Top of Data shown
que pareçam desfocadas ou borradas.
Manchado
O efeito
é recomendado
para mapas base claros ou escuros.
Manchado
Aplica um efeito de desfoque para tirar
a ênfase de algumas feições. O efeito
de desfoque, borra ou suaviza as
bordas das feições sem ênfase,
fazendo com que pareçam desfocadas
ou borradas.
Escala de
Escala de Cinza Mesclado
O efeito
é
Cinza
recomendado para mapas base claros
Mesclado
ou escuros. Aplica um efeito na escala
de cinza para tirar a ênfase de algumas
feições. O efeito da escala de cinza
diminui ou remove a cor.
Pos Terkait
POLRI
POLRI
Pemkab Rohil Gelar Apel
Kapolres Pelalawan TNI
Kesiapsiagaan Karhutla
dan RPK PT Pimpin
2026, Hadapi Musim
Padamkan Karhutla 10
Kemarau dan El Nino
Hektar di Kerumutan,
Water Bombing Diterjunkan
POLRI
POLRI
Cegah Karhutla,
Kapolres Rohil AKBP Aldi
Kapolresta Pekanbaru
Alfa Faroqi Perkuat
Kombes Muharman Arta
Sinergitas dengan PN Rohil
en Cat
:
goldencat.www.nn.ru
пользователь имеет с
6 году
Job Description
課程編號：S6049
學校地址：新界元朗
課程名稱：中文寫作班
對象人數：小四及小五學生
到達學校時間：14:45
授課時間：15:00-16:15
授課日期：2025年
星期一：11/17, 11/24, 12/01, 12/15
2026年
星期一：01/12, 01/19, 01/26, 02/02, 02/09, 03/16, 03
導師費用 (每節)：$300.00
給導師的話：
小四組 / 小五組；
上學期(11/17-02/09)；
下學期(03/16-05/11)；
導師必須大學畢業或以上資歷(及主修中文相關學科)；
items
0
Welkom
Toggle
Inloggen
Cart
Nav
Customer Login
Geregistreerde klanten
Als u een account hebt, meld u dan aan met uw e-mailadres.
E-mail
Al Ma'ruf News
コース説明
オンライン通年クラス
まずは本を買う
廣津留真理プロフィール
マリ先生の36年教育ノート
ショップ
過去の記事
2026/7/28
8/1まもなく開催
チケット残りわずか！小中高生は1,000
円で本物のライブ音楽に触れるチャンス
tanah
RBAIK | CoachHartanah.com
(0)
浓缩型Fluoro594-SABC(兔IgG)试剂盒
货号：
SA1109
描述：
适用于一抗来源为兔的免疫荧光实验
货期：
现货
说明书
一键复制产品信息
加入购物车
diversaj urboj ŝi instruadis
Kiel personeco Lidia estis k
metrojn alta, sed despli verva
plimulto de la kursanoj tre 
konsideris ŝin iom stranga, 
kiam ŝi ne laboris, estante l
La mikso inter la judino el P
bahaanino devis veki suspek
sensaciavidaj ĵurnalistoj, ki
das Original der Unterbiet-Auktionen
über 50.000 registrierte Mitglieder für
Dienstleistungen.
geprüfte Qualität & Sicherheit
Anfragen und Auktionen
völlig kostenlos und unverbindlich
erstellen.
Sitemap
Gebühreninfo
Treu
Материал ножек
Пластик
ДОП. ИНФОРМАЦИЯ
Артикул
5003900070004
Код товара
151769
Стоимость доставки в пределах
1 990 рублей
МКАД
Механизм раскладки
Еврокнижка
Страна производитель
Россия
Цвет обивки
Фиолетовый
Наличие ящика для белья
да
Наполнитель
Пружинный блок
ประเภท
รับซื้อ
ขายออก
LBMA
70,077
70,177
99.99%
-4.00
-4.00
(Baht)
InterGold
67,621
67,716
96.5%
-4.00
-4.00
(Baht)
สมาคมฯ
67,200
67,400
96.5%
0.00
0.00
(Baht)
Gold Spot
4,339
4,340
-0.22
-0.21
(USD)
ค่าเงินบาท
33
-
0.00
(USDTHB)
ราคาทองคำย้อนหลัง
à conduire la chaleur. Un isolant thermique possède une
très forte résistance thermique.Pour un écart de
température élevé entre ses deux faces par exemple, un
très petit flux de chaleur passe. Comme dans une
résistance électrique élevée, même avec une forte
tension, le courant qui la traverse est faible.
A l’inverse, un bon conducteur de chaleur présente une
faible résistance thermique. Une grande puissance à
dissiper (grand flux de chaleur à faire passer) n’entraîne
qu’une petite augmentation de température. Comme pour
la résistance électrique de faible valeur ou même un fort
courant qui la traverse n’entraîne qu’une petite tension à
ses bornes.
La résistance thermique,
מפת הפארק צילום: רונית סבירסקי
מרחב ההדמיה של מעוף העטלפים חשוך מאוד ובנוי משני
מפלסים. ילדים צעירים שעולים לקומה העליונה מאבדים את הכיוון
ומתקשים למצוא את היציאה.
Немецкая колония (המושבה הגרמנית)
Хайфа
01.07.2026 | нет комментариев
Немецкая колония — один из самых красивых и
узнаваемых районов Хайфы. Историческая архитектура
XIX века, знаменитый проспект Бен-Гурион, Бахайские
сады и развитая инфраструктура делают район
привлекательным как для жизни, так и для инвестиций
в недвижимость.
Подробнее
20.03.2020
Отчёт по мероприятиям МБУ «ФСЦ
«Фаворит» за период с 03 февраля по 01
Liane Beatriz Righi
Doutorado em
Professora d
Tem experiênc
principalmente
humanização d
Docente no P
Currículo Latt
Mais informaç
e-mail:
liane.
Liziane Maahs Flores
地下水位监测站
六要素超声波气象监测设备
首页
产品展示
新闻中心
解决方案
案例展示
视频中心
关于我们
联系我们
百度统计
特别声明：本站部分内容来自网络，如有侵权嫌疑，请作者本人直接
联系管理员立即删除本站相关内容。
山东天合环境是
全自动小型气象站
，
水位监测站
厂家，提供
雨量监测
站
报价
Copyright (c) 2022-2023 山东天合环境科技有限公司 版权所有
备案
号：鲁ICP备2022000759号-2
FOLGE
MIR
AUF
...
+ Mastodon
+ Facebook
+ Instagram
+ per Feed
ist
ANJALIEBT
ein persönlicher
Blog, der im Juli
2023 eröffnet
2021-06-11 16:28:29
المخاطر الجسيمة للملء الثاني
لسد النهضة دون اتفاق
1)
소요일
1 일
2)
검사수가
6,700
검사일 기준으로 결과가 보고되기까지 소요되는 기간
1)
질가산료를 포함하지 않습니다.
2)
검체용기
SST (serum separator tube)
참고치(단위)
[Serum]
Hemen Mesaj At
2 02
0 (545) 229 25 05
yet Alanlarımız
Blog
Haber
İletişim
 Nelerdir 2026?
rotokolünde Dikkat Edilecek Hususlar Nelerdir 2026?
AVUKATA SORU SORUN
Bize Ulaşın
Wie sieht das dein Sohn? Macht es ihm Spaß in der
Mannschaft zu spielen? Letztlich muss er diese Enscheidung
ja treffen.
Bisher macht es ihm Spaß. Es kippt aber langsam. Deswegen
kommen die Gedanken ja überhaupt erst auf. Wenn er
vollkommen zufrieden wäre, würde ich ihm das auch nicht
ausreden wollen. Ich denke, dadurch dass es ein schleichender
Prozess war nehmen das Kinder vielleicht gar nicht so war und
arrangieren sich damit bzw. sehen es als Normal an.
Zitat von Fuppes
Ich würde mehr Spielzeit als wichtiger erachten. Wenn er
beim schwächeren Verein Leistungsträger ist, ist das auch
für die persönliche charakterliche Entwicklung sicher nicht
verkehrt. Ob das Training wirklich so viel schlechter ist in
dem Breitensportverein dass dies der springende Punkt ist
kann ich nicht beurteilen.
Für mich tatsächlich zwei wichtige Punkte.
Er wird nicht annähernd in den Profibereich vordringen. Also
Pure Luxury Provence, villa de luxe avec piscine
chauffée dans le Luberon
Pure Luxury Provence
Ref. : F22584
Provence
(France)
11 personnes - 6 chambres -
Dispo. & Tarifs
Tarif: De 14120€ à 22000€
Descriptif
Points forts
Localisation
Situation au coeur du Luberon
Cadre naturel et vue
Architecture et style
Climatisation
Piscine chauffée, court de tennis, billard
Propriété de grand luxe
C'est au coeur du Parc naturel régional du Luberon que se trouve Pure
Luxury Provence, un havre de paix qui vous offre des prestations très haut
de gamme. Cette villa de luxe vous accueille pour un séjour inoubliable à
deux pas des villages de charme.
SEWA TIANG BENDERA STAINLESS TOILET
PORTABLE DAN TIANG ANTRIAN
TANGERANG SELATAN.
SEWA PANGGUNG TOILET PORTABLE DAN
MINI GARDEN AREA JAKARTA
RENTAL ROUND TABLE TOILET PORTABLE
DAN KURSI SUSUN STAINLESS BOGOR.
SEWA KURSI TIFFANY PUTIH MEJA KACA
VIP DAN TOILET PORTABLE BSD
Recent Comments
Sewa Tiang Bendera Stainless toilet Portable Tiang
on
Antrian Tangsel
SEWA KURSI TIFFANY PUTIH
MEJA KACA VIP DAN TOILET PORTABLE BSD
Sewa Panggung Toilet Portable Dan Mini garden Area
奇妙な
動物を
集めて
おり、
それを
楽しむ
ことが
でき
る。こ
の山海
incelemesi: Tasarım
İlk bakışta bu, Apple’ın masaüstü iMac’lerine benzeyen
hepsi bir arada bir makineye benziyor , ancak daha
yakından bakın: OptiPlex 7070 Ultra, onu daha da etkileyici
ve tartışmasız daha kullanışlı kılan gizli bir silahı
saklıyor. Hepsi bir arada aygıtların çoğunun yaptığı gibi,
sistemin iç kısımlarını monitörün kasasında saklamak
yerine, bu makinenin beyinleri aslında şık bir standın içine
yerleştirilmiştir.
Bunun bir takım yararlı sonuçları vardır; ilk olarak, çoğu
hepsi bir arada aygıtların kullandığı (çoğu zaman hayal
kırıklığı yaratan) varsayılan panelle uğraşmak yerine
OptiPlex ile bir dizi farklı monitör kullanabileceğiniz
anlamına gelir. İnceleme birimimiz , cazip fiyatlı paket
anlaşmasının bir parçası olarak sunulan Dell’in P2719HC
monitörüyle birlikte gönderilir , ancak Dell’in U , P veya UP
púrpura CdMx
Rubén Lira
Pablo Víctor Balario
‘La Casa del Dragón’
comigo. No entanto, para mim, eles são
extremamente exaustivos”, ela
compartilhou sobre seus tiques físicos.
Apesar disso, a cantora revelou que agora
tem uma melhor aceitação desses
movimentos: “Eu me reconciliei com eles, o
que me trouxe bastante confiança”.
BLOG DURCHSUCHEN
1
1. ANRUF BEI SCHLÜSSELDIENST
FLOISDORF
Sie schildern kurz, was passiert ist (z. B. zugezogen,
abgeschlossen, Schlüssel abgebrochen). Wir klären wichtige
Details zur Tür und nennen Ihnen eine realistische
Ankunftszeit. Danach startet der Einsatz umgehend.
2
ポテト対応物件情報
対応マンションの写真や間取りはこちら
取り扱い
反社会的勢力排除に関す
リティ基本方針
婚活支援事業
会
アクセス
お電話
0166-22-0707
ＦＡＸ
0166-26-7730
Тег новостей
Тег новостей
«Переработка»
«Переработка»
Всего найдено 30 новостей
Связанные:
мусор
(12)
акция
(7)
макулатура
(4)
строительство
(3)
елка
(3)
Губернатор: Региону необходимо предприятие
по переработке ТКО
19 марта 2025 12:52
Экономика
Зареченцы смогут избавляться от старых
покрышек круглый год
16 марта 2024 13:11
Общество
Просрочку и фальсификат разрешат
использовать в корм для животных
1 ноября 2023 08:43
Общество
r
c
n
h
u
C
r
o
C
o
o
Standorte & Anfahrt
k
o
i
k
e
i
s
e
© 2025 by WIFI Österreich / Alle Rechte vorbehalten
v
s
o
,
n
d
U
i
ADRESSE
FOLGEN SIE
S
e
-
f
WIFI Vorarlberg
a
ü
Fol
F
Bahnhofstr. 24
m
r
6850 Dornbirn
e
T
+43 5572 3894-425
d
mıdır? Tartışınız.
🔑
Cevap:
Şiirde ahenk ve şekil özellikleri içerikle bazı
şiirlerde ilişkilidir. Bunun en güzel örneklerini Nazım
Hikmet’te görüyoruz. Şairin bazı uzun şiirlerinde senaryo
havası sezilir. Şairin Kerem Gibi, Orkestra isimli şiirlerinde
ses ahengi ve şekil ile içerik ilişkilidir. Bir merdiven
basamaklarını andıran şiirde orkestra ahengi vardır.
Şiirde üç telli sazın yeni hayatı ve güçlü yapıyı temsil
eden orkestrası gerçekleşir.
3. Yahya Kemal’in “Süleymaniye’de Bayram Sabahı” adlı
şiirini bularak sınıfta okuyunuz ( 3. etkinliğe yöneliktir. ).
Bottom of Data shown
**Assignment**
Wherever the word "Provence" appears in the records above, copy that line.

**Task result**
Pure Luxury Provence, villa de luxe avec piscine
Pure Luxury Provence
Provence
Luxury Provence, un havre de paix qui vous offre des prestations très haut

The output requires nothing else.